另一厢,赵无忌缓缓睁开眼睛,双眼之中有不同的色彩流动,最终归于一处,轻吐一口气,一半寒霜一半滚烫,低头看了一眼太玄刀,轻拍一下刀身,太玄刀如同奔雷一般炸出,直没钢铁人偶,发出一声雷鸣般的声响。
隔壁又传来小丫鬟紫儿的声音:“小姐,小姐,打雷了,赶快收衣服吧。”
赵无忌单手拔出太玄刀,随意在衣衫上擦了擦刀身,他猛地回头,一道黑影从墙头之上掠过,速度之快,他平生罕见。
赵无忌如同灵狐一般,辗转腾挪两三个蹦跳之间,已经来到墙头之上,手中太玄刀贴着墙头一个灵蛇出洞般的横切,一道刀罡切入地下。

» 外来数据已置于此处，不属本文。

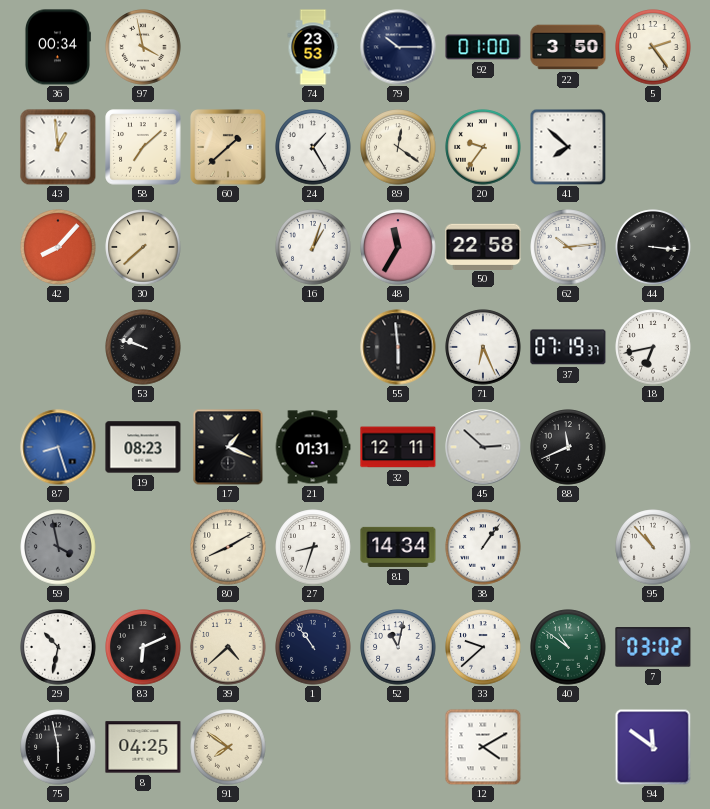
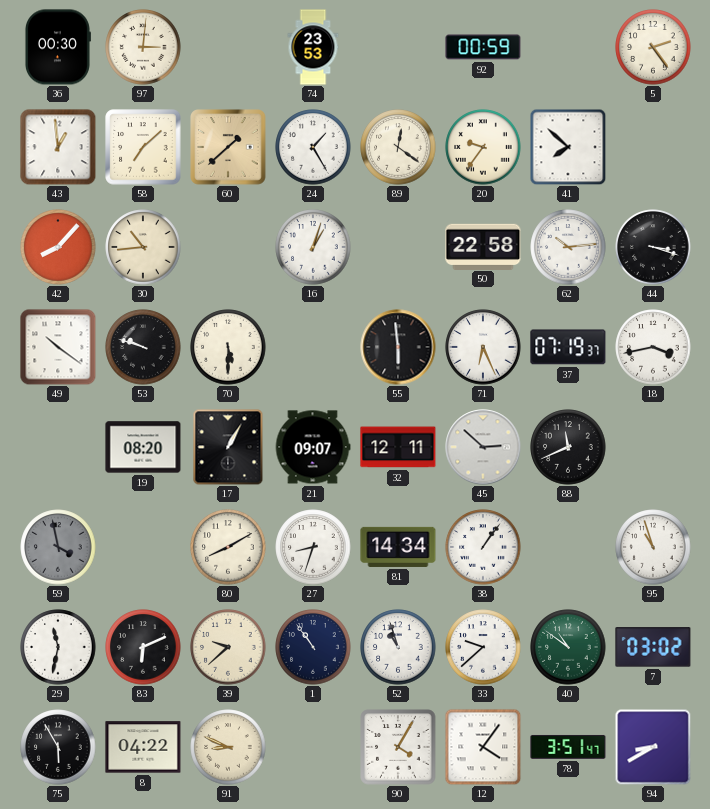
36: 00:34 -> 00:30
97: 3:58 -> 3:01
79: 10:15 -> none
92: 01:00 -> 00:59
22: 3:50 -> none
30: 7:38 -> 10:44
48: 11:35 -> none
44: 3:16 -> 3:18
49: none -> 10:21
70: none -> 5:30
18: 6:43 -> 3:43
87: 8:27 -> none
19: 08:23 -> 08:20
17: 1:19 -> 1:05
21: 01:31 -> 09:07
95: 10:53 -> 10:57
29: 10:32 -> 11:32
39: 4:38 -> 9:38
52: 11:02 -> 10:57
75: 5:58 -> 5:55
8: 04:25 -> 04:22
91: 7:51 -> 8:49
90: none -> 4:05
12: 4:10 -> 4:06
78: none -> 3:51
94: 11:51 -> 8:40
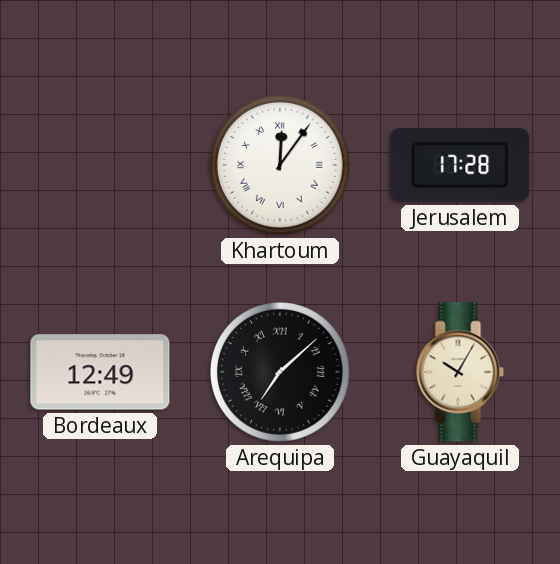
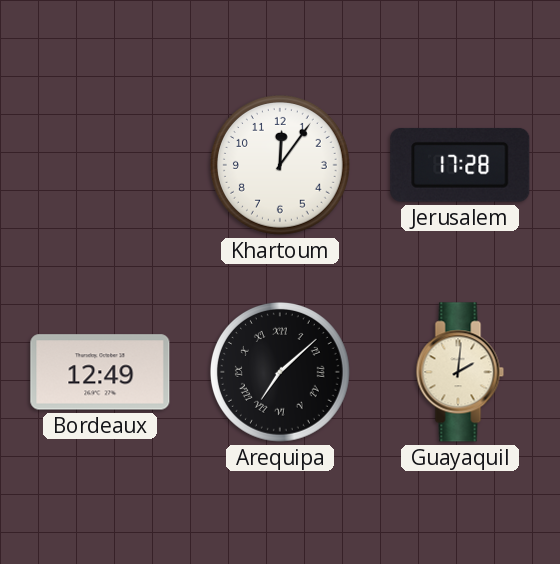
Khartoum numerals: Roman -> Arabic
Guayaquil: 10:05 -> 2:01
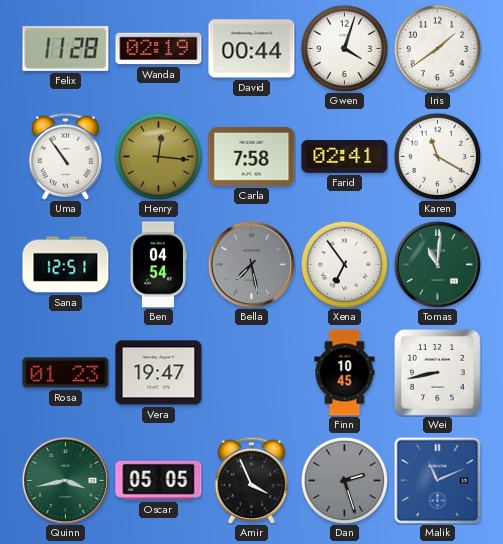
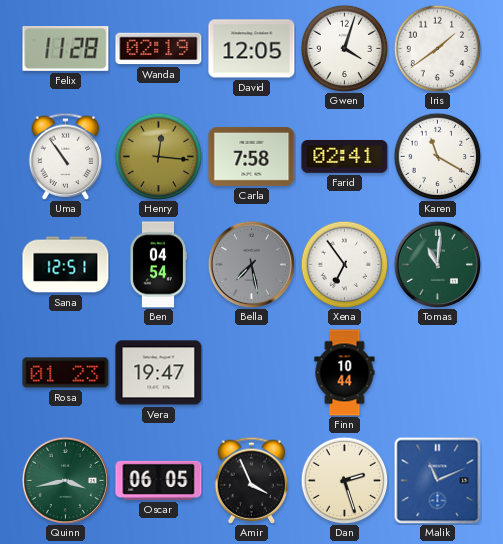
David: 00:44 -> 12:05
Finn: 10:45 -> 10:44
Wei: 8:43 -> none
Oscar: 05:05 -> 06:05
Dan dial: grey -> cream
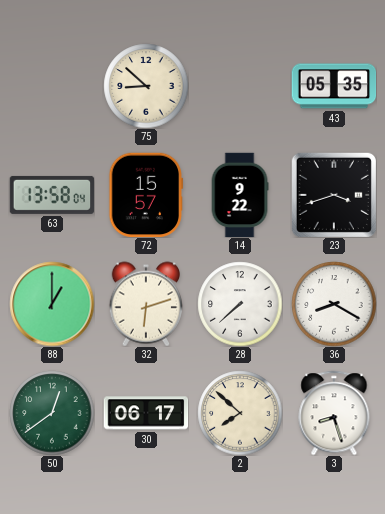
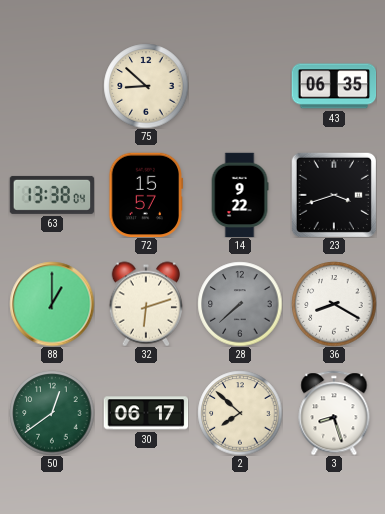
43: 05:35 -> 06:35
63: 13:58 -> 13:38
28 dial: white -> grey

“没人?”少年皱了皱眉头,眼神扫过街头小巷,悄无声息滑下墙头,落回小院,但并未走远,少年伸出一指,在墙上轻轻一按,一道剑气射透墙头,射出一个极小的细洞,毒剑仙的剑气杀人于无形之间。
透过细洞,少年时刻观察着外面,刀尖冲向墙外,太玄刀的开刀之势,半晌,一切毫无异常,半个人影都不曾出现。
“难道是我看错了?”赵无忌心头更加疑惑,他摇了摇头,继续修行打坐,他不希冀着通过拼杀来增强战力,他要得是不鸣则已,一鸣惊人,他要效仿当年的毒剑仙一人杀穿西域,只不过不是向西,而是向东,直接杀到太安城,杀到楚人凤和李元樱的面前。
比起后者,他更憎恶痛恨前者。
而在小院外面,两墙之间夹缝中,楚人凤轻轻抬起手臂,少年的第一刀已经将他的衣袖切碎炸烂:“多日不见,这小子已经能有如此造诣,不错,不错!”
人屠,一脸笑意。
一身狼狈的南梁新帝双指做剑,削下手臂上的一块燃着绿火的皮肉,露出里面的筋骨血肉,鲜血便顺着手臂流淌下来,他丝毫感觉不到疼痛。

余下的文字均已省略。